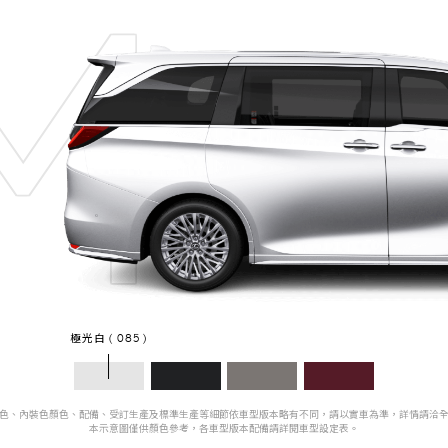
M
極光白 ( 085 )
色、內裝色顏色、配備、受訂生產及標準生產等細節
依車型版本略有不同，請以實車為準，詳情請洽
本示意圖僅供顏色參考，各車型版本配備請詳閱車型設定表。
⁂
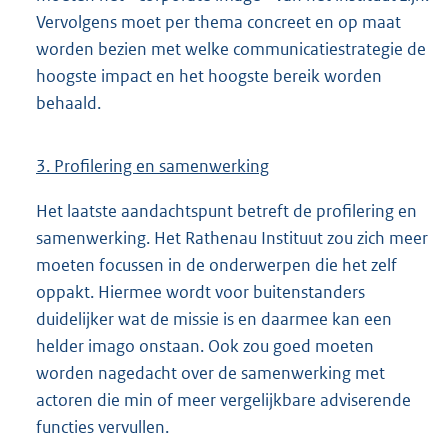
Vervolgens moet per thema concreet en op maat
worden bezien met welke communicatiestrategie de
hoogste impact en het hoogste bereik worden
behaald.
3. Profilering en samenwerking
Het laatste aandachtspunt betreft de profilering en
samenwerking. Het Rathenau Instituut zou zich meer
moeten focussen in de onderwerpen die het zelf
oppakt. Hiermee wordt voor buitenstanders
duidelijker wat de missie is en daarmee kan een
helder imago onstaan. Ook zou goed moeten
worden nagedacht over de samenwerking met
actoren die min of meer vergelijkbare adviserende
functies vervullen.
⁂
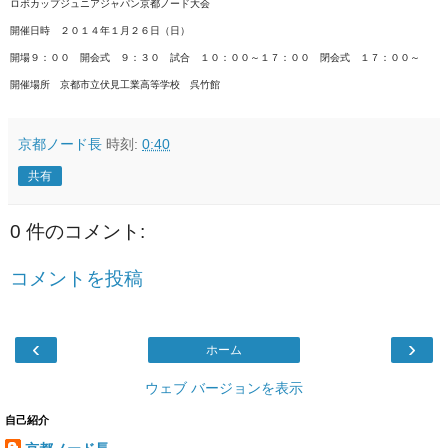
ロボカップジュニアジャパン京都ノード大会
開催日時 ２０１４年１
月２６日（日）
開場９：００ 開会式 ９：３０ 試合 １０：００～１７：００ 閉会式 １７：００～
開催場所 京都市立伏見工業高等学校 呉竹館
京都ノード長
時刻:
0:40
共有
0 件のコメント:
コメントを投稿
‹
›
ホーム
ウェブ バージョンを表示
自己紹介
⁂
Instructions to follow:
Working from the material above, retype exactly the lines from the one with "依車型版本略有不同，請以實車為準，詳情請洽" through the one with "本示意圖僅供顏色參考，各車型版本配備請詳閱車型設定表。", both included, and only those lines.

Finished task:
依車型版本略有不同，請以實車為準，詳情請洽
本示意圖僅供顏色參考，各車型版本配備請詳閱車型設定表。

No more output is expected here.